Database File Comparisons

Why Compare Files? The password database file is typically not changed very often, compared with the number of times KeePass is invoked. Therefore, at open time, the initial database file is usually already the same as the backup files. In this typical case, no copying is needed. Gratuitous copying is undesirable for at least four reasons:

  1. On some media, copying will update the timestamp of the backup copy to the current time, possibly misleading clients regarding the database's true age.
  2. For many media, writing is noticeably slower than just reading.
  3. In some anomalous cases, the backup file could (temporarily) be R/O but still up-to-date. A R/O strategy would still succeed, while a write strategy would fail.
  4. If you write, you need to write the whole file; but if you read, you only need to read a small part of the file. (But this is getting ahead of the story. See next paragraph.)

Thus, we are led to reading the backup file, and comparing it with the initial database, which is already in memory. Only in the unlikely event that they compare unequal does the initial database need to be copied.

Comparing Headers Only: It turns out that comparing the files can be performed much more efficiently than by reading the entire backup file, and comparing it byte-for-byte with the initial database file. The reason is that KeePass database files begin with a 124-byte header containing a cryptographically-secure hash of the rest of the file. Thus, it is sufficient to compare the headers alone. It is not necessary to read the entire backup file, but only its first 124 bytes. This means that the work to compare large password databases is no greater than that for comparing small ones.


Multithreading Prevents Slowing the GUI: ABP dedicates a worker thread to each backup path. The reason for this design choice is to minimize I/O latency, which is known to be large in some cases of interest. For example, if Windows® XP power management turns off an unused serial ATA hard disk, it has been found to take a full 10 seconds to power it up and do I/O. Avoiding latencies such as this during KeePass start-up, as well as when saving the database, was an important design goal. Since the main thread does not do backup file I/O, it can be responsive to end user actions, even in the presence of high latency backups.

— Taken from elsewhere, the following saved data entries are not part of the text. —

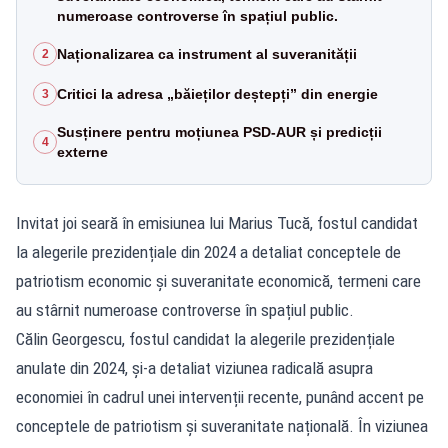
numeroase controverse în spațiul public.
Naționalizarea ca instrument al suveranității
2
Critici la adresa „băieților deștepți” din energie
3
Susținere pentru moțiunea PSD-AUR și predicții
4
externe
Invitat joi seară în emisiunea lui Marius Tucă, fostul candidat
la alegerile prezidențiale din 2024 a detaliat conceptele de
patriotism economic și suveranitate economică, termeni care
au stârnit numeroase controverse în spațiul public.
Călin Georgescu, fostul candidat la alegerile prezidențiale
anulate din 2024, și-a detaliat viziunea radicală asupra
economiei în cadrul unei intervenții recente, punând accent pe
conceptele de patriotism și suveranitate națională. În viziunea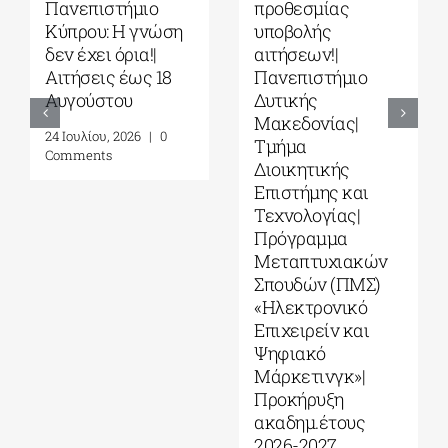
Πανεπιστήμιο
προθεσμίας
Κύπρου: Η γνώση
υποβολής
δεν έχει όρια!|
αιτήσεων!|
Αιτήσεις έως 18
Πανεπιστήμιο
Αυγούστου
Δυτικής
Μακεδονίας|
24 Ιουλίου, 2026
|
0
Τμήμα
Comments
Διοικητικής
Επιστήμης και
Τεχνολογίας|
Πρόγραμμα
Μεταπτυχιακών
Σπουδών (ΠΜΣ)
«Ηλεκτρονικό
Επιχειρείν και
Ψηφιακό
Μάρκετινγκ»|
Προκήρυξη
ακαδημ.έτους
2026-2027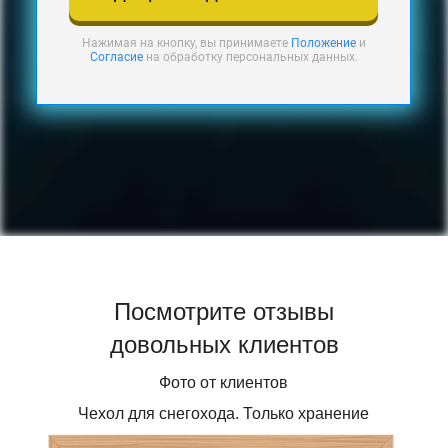
Нажимая на кнопку, вы принимаете
Положение
и
Согласие
на обработку персональных данных.
Посмотрите отзывы
довольных клиентов
Фото от клиентов
Чехол для снегохода. Только хранение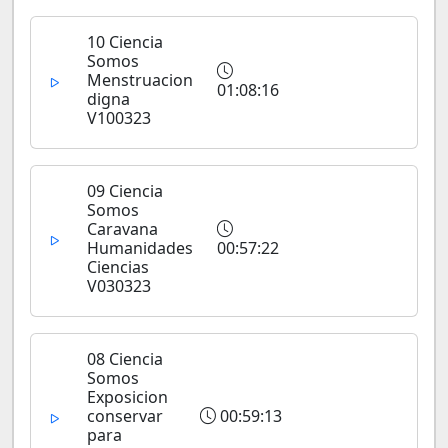
10 Ciencia
Somos
Menstruacion
01:08:16
digna
V100323
09 Ciencia
Somos
Caravana
Humanidades
00:57:22
Ciencias
V030323
08 Ciencia
Somos
Exposicion
conservar
00:59:13
para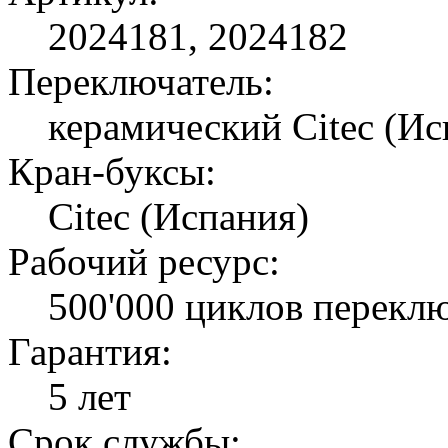
2024181, 2024182
Переключатель:
керамический Citec (Ис
Кран-буксы:
Citec (Испания)
Рабочий ресурс:
500'000 циклов перекл
Гарантия:
5 лет
Срок службы: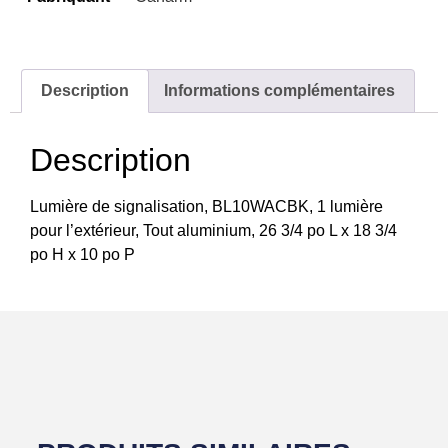
Description
Informations complémentaires
Description
Lumière de signalisation, BL10WACBK, 1 lumière
pour l’extérieur, Tout aluminium, 26 3/4 po L x 18 3/4
po H x 10 po P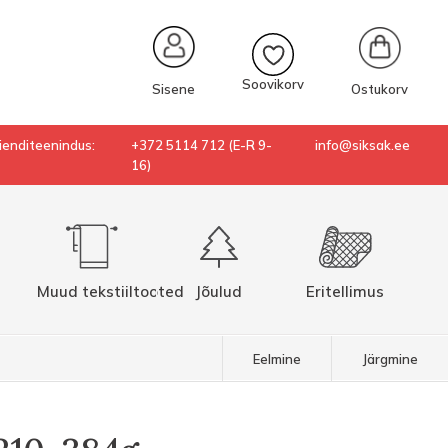
Soovikorv
Ostukorv
Sisene
lienditeenindus:
+372 5114 712 (E-R 9-
info@siksak.ee
16)
Muud tekstiiltooted
Jõulud
Eritellimus
Eelmine
Järgmine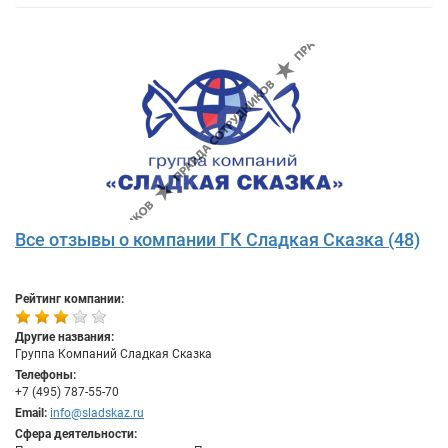
Все отзывы о компании ГК Сладкая Сказка (48)
Рейтинг компании:
Другие названия:
Группа Компаний Сладкая Сказка
Телефоны:
+7 (495) 787-55-70
Email:
info@sladskaz.ru
Сфера деятельности: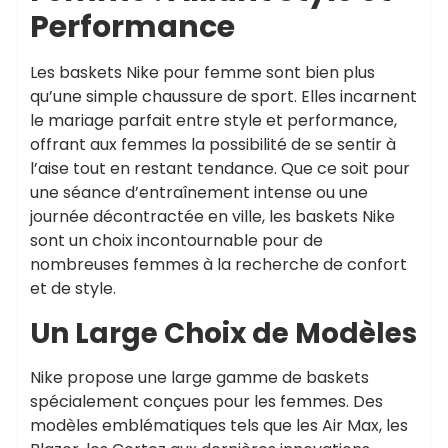
Performance
Les baskets Nike pour femme sont bien plus
qu’une simple chaussure de sport. Elles incarnent
le mariage parfait entre style et performance,
offrant aux femmes la possibilité de se sentir à
l’aise tout en restant tendance. Que ce soit pour
une séance d’entraînement intense ou une
journée décontractée en ville, les baskets Nike
sont un choix incontournable pour de
nombreuses femmes à la recherche de confort
et de style.
Un Large Choix de Modèles
Nike propose une large gamme de baskets
spécialement conçues pour les femmes. Des
modèles emblématiques tels que les Air Max, les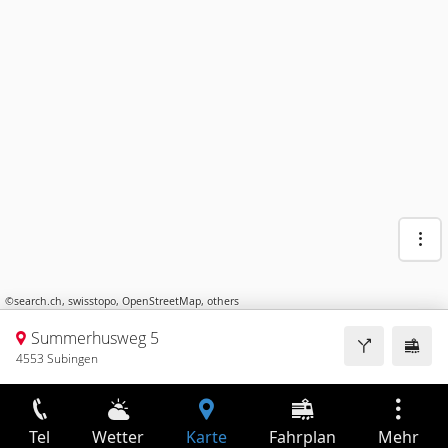
©
search.ch
,
swisstopo
,
OpenStreetMap
,
others
Summerhusweg 5
4553 Subingen
Tel
Wetter
Karte
Fahrplan
Mehr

Boost Threads Library Simplifies Implementation: Multithreaded programming in C++ is well known to be a black art. To reduce the likelihood of bugs, it was decided to use the high level open source Boost thread library, a library in the Boost project. Herb Sutter and Andrei Alexandrescu, in C++ Coding Standards (page 147), call the Boost project “ of the most highly regarded and expertly designed C++ library projects in the world.” An added advantage of the Boost thread library over the use of Windows primitives is that it does not limit portability of ABP.

Windows® Outwits Sophisticated Design: An important irony was found after implementing the multithreaded approach. Although the implementation was demonstrated to work as designed, the objective of reducing latency for power-managed serial ATA hard disks was not achieved. The reason is that when power management turns on a serial ATA hard disk in response to an I/O request from a thread, the Windows® XP operating system seems to suspend not only the requesting thread, but other threads as well, including the KeePass main thread. It is suspected that even threads in other processes are suspended! Only after the serial ATA hard disk is ready for I/O do these threads become dispatchable. It is not known whether this unexpected behavior is logically required, or is simply a “feature” of the Windows® XP operating system.

Multithreaded Design Still Useful: In spite of the disappointment regarding SATA disks, the multithreaded approach is still believed to serve the intended purpose for other backup configurations, such as backing up to networked computers. With the advent of multiprocessor PCs and other parallelisms, backups to multiple physical devices can take place simultaneously with the GUI thread, and simultaneously with each other.